Yazanlar: Sanem Soğukpınar-Serkan Karabayır- Alexander Blok, Yönetmen: Serkan Karabayır, Çevirmen: Cevahir B. Yalçın, Görsel Tasarım: Tufan Dağtekin, Ses/Müzik Tasarım: Erdem Tunalı, Işık: Mehmet Ergün, Ses: Onur Soğukpınar, İllüstrasyon: Furkan Yerge, Fotoğraf: Cem Ünsal, Afiş Tasarım: Erdi Okumuş, Oynayan: Şan Bingöl.
  
13 Nisan 20.00 Hayal Perdesi (Beyoğlu Hayal Kahvesi)

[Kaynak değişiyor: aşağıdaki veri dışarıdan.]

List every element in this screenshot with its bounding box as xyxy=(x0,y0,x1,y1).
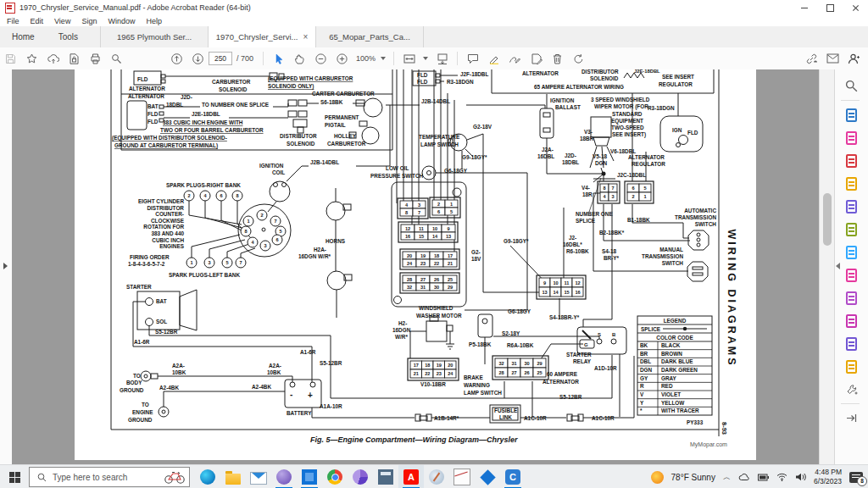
start-button[interactable] xyxy=(0,465,29,488)
page-number-input[interactable] xyxy=(209,52,232,65)
share-link-button[interactable] xyxy=(801,49,822,68)
scroll-mode-button[interactable] xyxy=(431,49,453,68)
nav-pane-collapsed[interactable] xyxy=(0,69,13,464)
previous-page-button[interactable] xyxy=(166,49,187,68)
tab-home[interactable]: Home xyxy=(0,26,47,47)
panel-tool-request-signatures[interactable] xyxy=(841,309,863,332)
taskbar-app-acrobat-reader[interactable]: A xyxy=(398,465,424,488)
taskbar-app-app-swirl[interactable] xyxy=(348,465,373,488)
taskbar-app-calculator[interactable] xyxy=(373,465,398,488)
highlight-button[interactable] xyxy=(483,49,504,68)
tab-close-icon[interactable]: × xyxy=(303,33,308,42)
find-button[interactable] xyxy=(106,49,127,68)
panel-tool-expand-panel[interactable] xyxy=(841,407,863,430)
minimize-button[interactable] xyxy=(792,0,817,15)
taskbar-app-3d-viewer[interactable] xyxy=(449,465,475,488)
taskbar-app-app-purple-circle[interactable] xyxy=(271,465,297,488)
zoom-in-button[interactable] xyxy=(331,49,353,68)
maximize-button[interactable] xyxy=(817,0,843,15)
vertical-scrollbar[interactable] xyxy=(819,69,835,464)
save-button[interactable] xyxy=(0,49,21,68)
page-scroll-icon xyxy=(437,53,448,64)
panel-tool-convert-pdf[interactable] xyxy=(841,241,863,263)
weather-sun-icon xyxy=(651,471,664,484)
menu-view[interactable]: View xyxy=(54,17,70,25)
delete-button[interactable] xyxy=(547,49,568,68)
pdf-page: FLDALTERNATORCARBURETORSOLENOID(EQUIPPED… xyxy=(75,69,756,460)
redo-button[interactable] xyxy=(568,49,589,68)
panel-tool-export-pdf[interactable] xyxy=(841,103,863,126)
speaker-icon[interactable] xyxy=(795,473,806,481)
panel-tool-protect[interactable] xyxy=(841,355,863,378)
select-tool-button[interactable] xyxy=(268,49,289,68)
battery-icon[interactable] xyxy=(758,474,769,481)
weather-text[interactable]: 78°F Sunny xyxy=(671,473,715,482)
onedrive-cloud-icon[interactable] xyxy=(738,473,750,481)
page-lock-button[interactable] xyxy=(64,49,85,68)
expand-left-pane-icon[interactable] xyxy=(3,263,8,269)
star-button[interactable] xyxy=(21,49,42,68)
menu-help[interactable]: Help xyxy=(146,17,162,25)
hand-tool-button[interactable] xyxy=(289,49,310,68)
next-page-button[interactable] xyxy=(187,49,209,68)
panel-tool-create-pdf[interactable] xyxy=(841,149,863,172)
collapse-panel-icon[interactable] xyxy=(836,263,840,269)
account-button[interactable] xyxy=(843,49,865,68)
tab-label: 1970_Chrysler_Servi... xyxy=(216,32,298,42)
taskbar-app-paint-3d[interactable] xyxy=(424,465,449,488)
tab-doc-1970-chrysler[interactable]: 1970_Chrysler_Servi... × xyxy=(208,26,315,47)
panel-tool-search-tools[interactable] xyxy=(841,75,863,97)
diagram-label: 7 xyxy=(418,210,420,215)
panel-tool-comments[interactable] xyxy=(841,172,863,195)
menu-file[interactable]: File xyxy=(7,17,19,25)
diagram-label: 383 CUBIC INCH ENGINE WITH xyxy=(163,119,243,125)
scrollbar-thumb[interactable] xyxy=(823,193,832,246)
fit-caret-icon[interactable] xyxy=(423,57,428,60)
panel-tool-stamp[interactable] xyxy=(841,286,863,309)
panel-tool-combine-files[interactable] xyxy=(841,195,863,218)
close-button[interactable] xyxy=(843,0,868,15)
share-button[interactable] xyxy=(42,49,64,68)
panel-tool-edit-pdf[interactable] xyxy=(841,218,863,241)
diagram-label: DISTRIBUTOR xyxy=(147,205,184,211)
diagram-label: A1-6R xyxy=(134,339,150,345)
taskbar-app-app-c[interactable]: C xyxy=(500,465,526,488)
expand-panel-icon xyxy=(846,413,857,423)
zoom-out-button[interactable] xyxy=(310,49,331,68)
menu-window[interactable]: Window xyxy=(108,17,135,25)
taskbar-app-photos[interactable] xyxy=(297,465,322,488)
zoom-caret-icon[interactable] xyxy=(381,57,386,60)
wifi-icon[interactable] xyxy=(776,473,787,481)
notification-center-icon[interactable]: 8 xyxy=(849,472,863,483)
taskbar-app-app-diamond[interactable] xyxy=(475,465,500,488)
comment-button[interactable] xyxy=(462,49,483,68)
taskbar-app-mail[interactable] xyxy=(246,465,271,488)
tab-doc-65-mopar[interactable]: 65_Mopar_Parts_Ca... xyxy=(315,26,424,47)
email-button[interactable] xyxy=(822,49,843,68)
diagram-label: CARBURETOR xyxy=(327,141,366,147)
taskbar-app-chrome[interactable] xyxy=(322,465,348,488)
tab-doc-1965-plymouth[interactable]: 1965 Plymouth Ser... xyxy=(100,26,208,47)
menu-sign[interactable]: Sign xyxy=(81,17,97,25)
diagram-label: STARTER xyxy=(126,284,152,290)
diagram-label: 8 xyxy=(244,229,247,234)
fit-width-button[interactable] xyxy=(398,49,420,68)
taskbar-search[interactable]: Type here to search xyxy=(29,467,190,487)
taskbar-app-file-explorer[interactable] xyxy=(220,465,246,488)
tab-tools[interactable]: Tools xyxy=(47,26,90,47)
panel-tool-more-tools[interactable] xyxy=(841,378,863,401)
diagram-label: J2A- xyxy=(542,147,554,152)
tray-chevron-icon[interactable]: ︿ xyxy=(723,472,731,483)
diagram-label: 31 xyxy=(511,361,516,366)
sign-toolbar-button[interactable] xyxy=(504,49,526,68)
panel-tool-organize-pages[interactable] xyxy=(841,126,863,149)
taskbar-app-edge[interactable] xyxy=(195,465,220,488)
panel-tool-sign[interactable] xyxy=(841,332,863,355)
menu-edit[interactable]: Edit xyxy=(31,17,44,25)
export-toolbar-button[interactable] xyxy=(526,49,547,68)
print-button[interactable] xyxy=(85,49,106,68)
diagram-label: 383 AND 440 xyxy=(152,230,185,236)
panel-tool-fill-sign[interactable] xyxy=(841,263,863,286)
taskbar-clock[interactable]: 4:48 PM 6/3/2023 xyxy=(814,468,842,485)
diagram-label: 28 xyxy=(498,370,504,375)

26 Nisan 20.30 Taşra Kabare/Kadıköy
27 Nisan 20.00 Hayal Perdesi (Beyoğlu Hayal Kahvesi)  
 

Tiyatro Kalemi İzmir seyircisiyle buluşuyor

 
 
2010 yılından beri İstanbul’da Sahne Sanatları çalışmalarını sürdüren Tiyatro Kalemi Tiyatro Topluluğu, 2016/2017 tiyatro sezonunda Kamer Yıldız Ok ve Çetin Ok yönetiminde, İzmir’de Baykuş Tiyatro ortaklığında, ‘Haydi Masallara’, ‘Kırmızı Başlıklı Kurt’, ‘Gökkuşağı Ormanı’ çocuk oyunları ile perde açmıştır.
 
Mart ayında da Kamer Yıldız Ok ve Çetin Ok’un uyarlayıp yönettiği, hareket düzenini Utku Demirkaya’nın tasarladığı “Ionesco’nun Sıkıntısı ya da bir yaz dönümü gecesinde bir Kel Şarkıcı” oyunu da sahnelenmeye başladı. Ülkü Tamer ve Genco Erkal’ın çevirdiği oyun, Utku Demirkaya’nın hareket ve ses tasarımı, Hakan Özipek’in ışık, Tiyatro Kalemi ekibinin sahne ve kostüm tasarımıyla oynanıyor. Uyarlamanın oyuncuları da Burak Özbaykuş, Çetin Ok, Emrah Şenışık, Ender Şeviker, Karden Kasaplar, Lale Başara  ve Melis Caba.
 
Kel Şarkıcı’nın oyun kişileri zamansız, mekânsız, her yerde ve hiçbir yerdedirler.
 
Puck, bu sayede kendine yeni bir uğraş bulur; bir yanı trajik, bir yanı gülünç olarak yarattığı dolambacın içinde… Shakespeare’in “Bir Yaz Dönümü Gecesi Rüyası” oyununun haşarı Puck karakteri, Ionesco’nun “Kel Şarkıcı” oyununda, yazarın bizzat kendi cümleleri olan parantez içidir artık.
 
Bu durum hem Puck’ın eğlencesinin hem de Ionesco’nun Sıkıntısının başlangıcıdır. Çünkü;
 
- Burada zaman yoktur. 
- Ama saat? 
- İyi işlemez. Hep çelişmeye düşer, her zaman gösterdiğinin aksidir.